== Task goal ==
Look through the records and report how many lines include the word "Pulau", with no other words.

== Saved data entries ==
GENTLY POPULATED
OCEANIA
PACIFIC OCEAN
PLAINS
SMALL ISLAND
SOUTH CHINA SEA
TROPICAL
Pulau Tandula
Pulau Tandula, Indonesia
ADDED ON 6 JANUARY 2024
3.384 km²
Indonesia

--

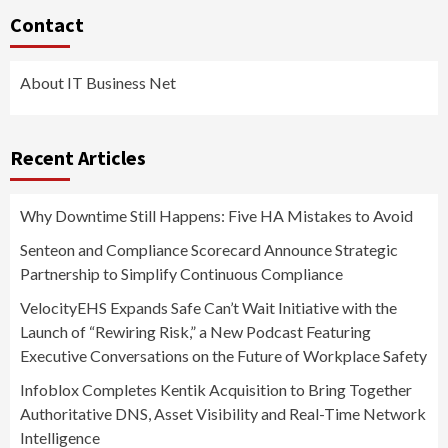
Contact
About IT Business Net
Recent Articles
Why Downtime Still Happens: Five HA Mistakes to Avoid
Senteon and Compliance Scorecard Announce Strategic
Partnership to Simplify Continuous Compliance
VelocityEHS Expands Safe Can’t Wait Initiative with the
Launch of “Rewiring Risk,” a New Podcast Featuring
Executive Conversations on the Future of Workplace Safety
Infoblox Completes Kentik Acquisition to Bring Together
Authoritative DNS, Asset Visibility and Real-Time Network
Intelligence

...

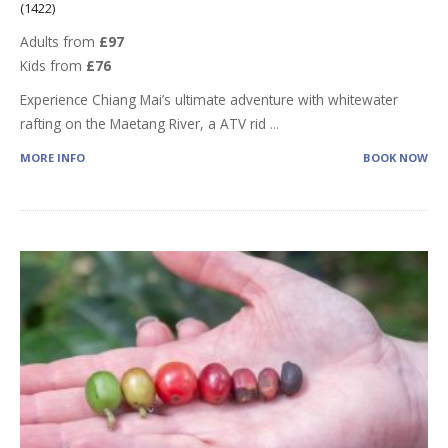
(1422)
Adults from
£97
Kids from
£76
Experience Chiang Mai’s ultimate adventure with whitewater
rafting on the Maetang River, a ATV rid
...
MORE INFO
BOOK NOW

== Exercise response ==
2